Professor Rottle teaches design studio, theory and technical courses and advises on theses that examine the potential of design to positively affect our urban ecological futures, taking a special focus on public space design, water in the landscape and design for environmental literacy. Professor Rottle regularly teaches courses that integrate water into the planning and design process, from watershed to site scales, integrating knowledge of urban water-based projects from around the world. With support from the ScanlDesign Foundation, she leads urban design study tours to Denmark and Sweden, and collaborates with Gehl Architects of Copenhagen to teach interdisciplinary studios at the UW that merge considerations for ecological, economic, social and physical health. As the UW’s ScanlDesign Endowed Chair in Built Environments she also facilitates internships and exchanges between the UW and Denmark.
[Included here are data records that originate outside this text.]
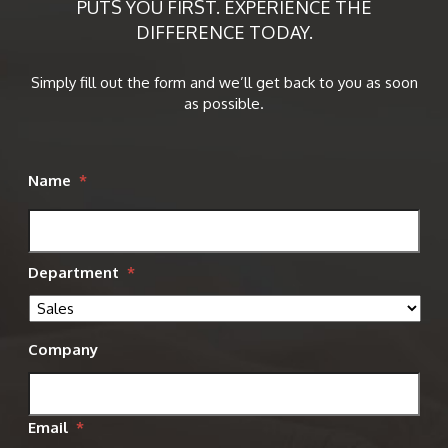
PUTS YOU FIRST. EXPERIENCE THE
DIFFERENCE TODAY.
Simply fill out the form and we’ll get back to you as soon
as possible.
Name
*
Department
*
Company
Email
*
A registered landscape architect, Nancy’s professional and academic planning and design projects have won local and national awards, including the acclaimed Cedar River Watershed Education Center, and Open Space Seattle 2100, a multidisciplinary planning process to develop a 100-year vision for Seattle’s green infrastructure. Her studios, thesis students and work of the Green Futures Lab have also won prestigious college, local, national and international awards. Passionate about sharing ecological design approaches and models, Nancy has lectured in the US, New Zealand, China, Canada, Russia and Europe.